Okay è un racconto contenuto ne L’Aleph, ma a parte il fatto che tutti i racconti di Borges meritano, questo in particolare andava menzionato. Il tema della solitudine del Minotauro, della vita che Asterione conduce rinchiuso nel suo Labirinto, sostenuto solo dalla speranza dell’arrivo di un liberatore, è così potente che ormai è diventato LA versione del Minotauro che tutti conosciamo. C’è un prima e un dopo La casa di Asterione, e quello che prima era un mostro da abbattere, dopo è diventato una vittima da compatire. Le storie scritte prima di questa si riconoscono facilmente, perché il Minotauro è soltanto un animale, funzionale all’eroe per dimostrare il proprio valore; dopo, l’eroe non sarà più così puro e immacolato, e il sangue sulle sue mani ci sembrerà sempre, inevitabilmente, umano.
(ma è giusto così, visto che Teseo culo)

 

 

Il canto di Troia, di Coleen McCullough

Concludo questa breve, parziale e stra incompleta rassegna di alcuni dei retelling mitologici che preferisco, con un’autrice che amo molto.
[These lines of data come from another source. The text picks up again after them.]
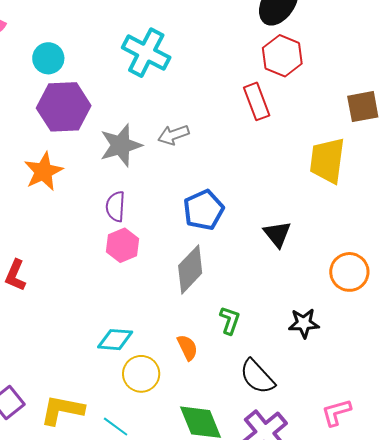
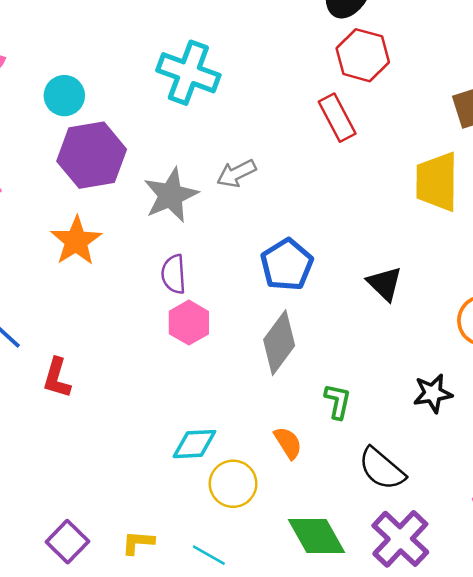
yellow L-shape: (62, 410) -> (138, 543), size x0.6

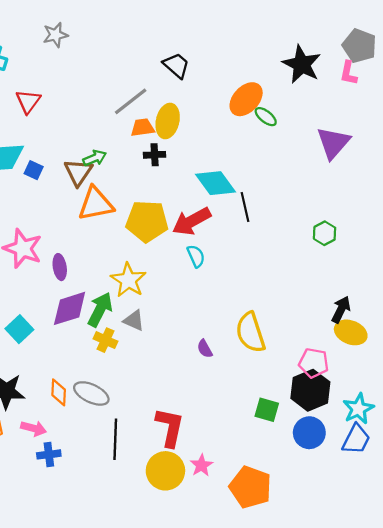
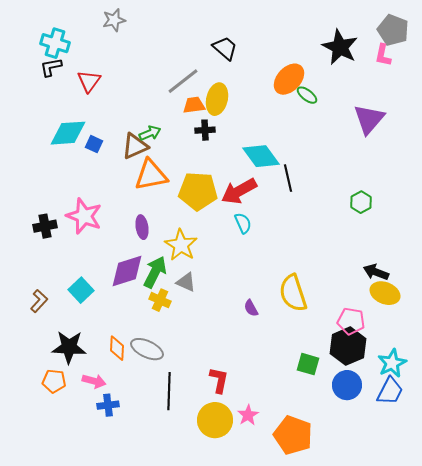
brown triangle: (78, 172) -> (135, 146), turned 32
purple ellipse: (60, 267) -> (142, 227), moved
black arrow: (341, 310) -> (376, 272), turned -95
red L-shape: (170, 427) -> (219, 380), size x0.7

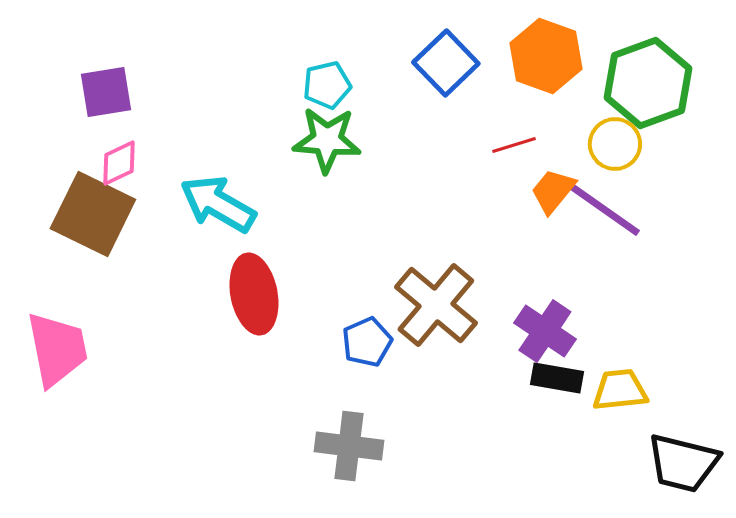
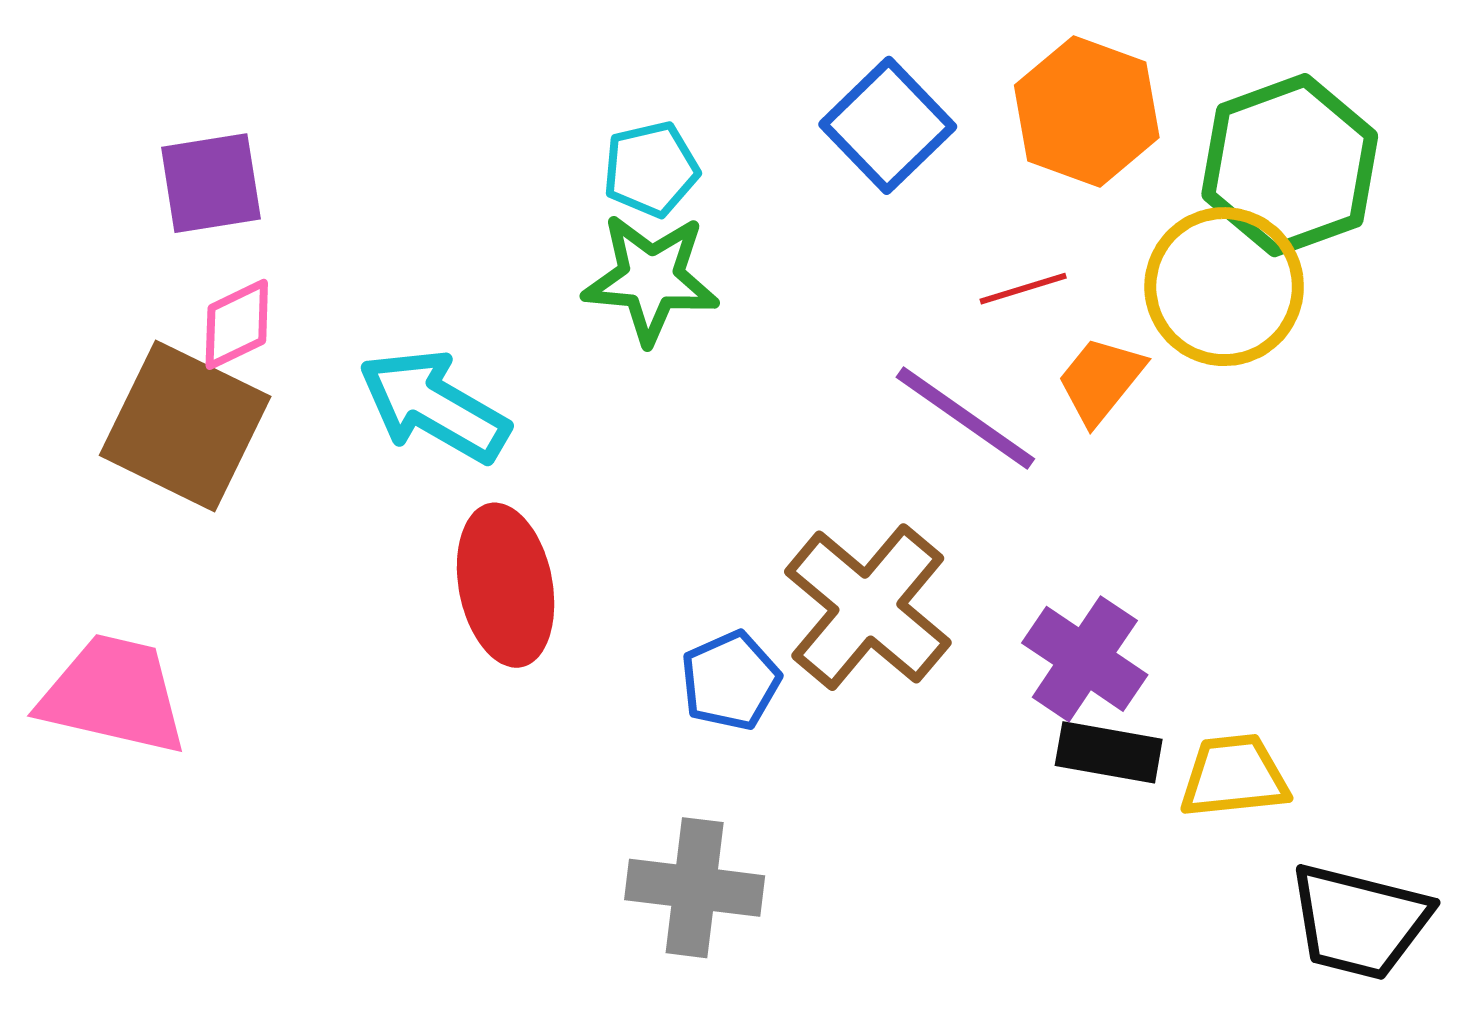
yellow circle: (615, 144) -> (1224, 287), size x1.5
purple line: (605, 210) -> (965, 418), moved
pink trapezoid: (57, 349) -> (113, 695), turned -66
Coleen McCullough è famosa soprattutto per i suoi romanzi sentimentali e per Uccellli di Rovo, che io non ho nemmeno mai letto: per me lei è l’autrice del ciclo dei Signori di Roma, una serie di romanzi ambientati alla fine dell’età repubblicana, fino alla morte di Giulio Cesare e al successivo triumvirato.
Se non l’aveste capito, vi consiglio tantissimo i suoi romanzi storici.
Il canto di Troia è, evidentemente, una rilettura della guerra di Troia. La narrazione è corale, e tutti i personaggi principali hanno i loro capitoli, in cui raccontano se stessi, le loro vicende, motivazioni e azioni. Troviamo quindi Peleo, che per avere voluto in moglie una donna decisamente non convenzionale, pagherà con l’infelicità di una vita intera; Elena, bellissima e consapevole di esserlo, costretto a un matrimonio noioso con un Menelao a cui si ritiene enormemente superiore (questa Elena è una spina in culo come poche, vi avverto: amerete odiarla); Achille, qui in versione no homo – mi spiace – e ritratto in maniera magari un po’ troppo positiva, ma coerente all’interno della storia e tutto sommato apprezzabile; naturalmente, Ettore e Andromaca, il mio personale strazio e dolore mai sopito dai tempi del ginnasio. E Odisseo, che lo dico a fare.
La narrazione non riserva grandi sorprese, è ‘solo’ una narrazione della guerra di Troia molto ben fatta, ben raccontata e ben condotta. Si conclude con la caduta della città e con una nota di speranza finale, forse non proprio in linea con la narrazione omerica, ma ehi, se nei retelling non ci si mette del proprio, non ha nemmeno senso scriverli. Tra tutte le riletture della guerra di Troia che ho letto finora, questa è quella che più ho apprezzato, anche se McCullough e io decisamente amiamo personaggi diversi. Ma la amo anche per questo.

 

…ed è così che ho finito per sbranare il fegato al tizio che sui social diceva che quella dei retelling è una moda moderna, Vostro Onore.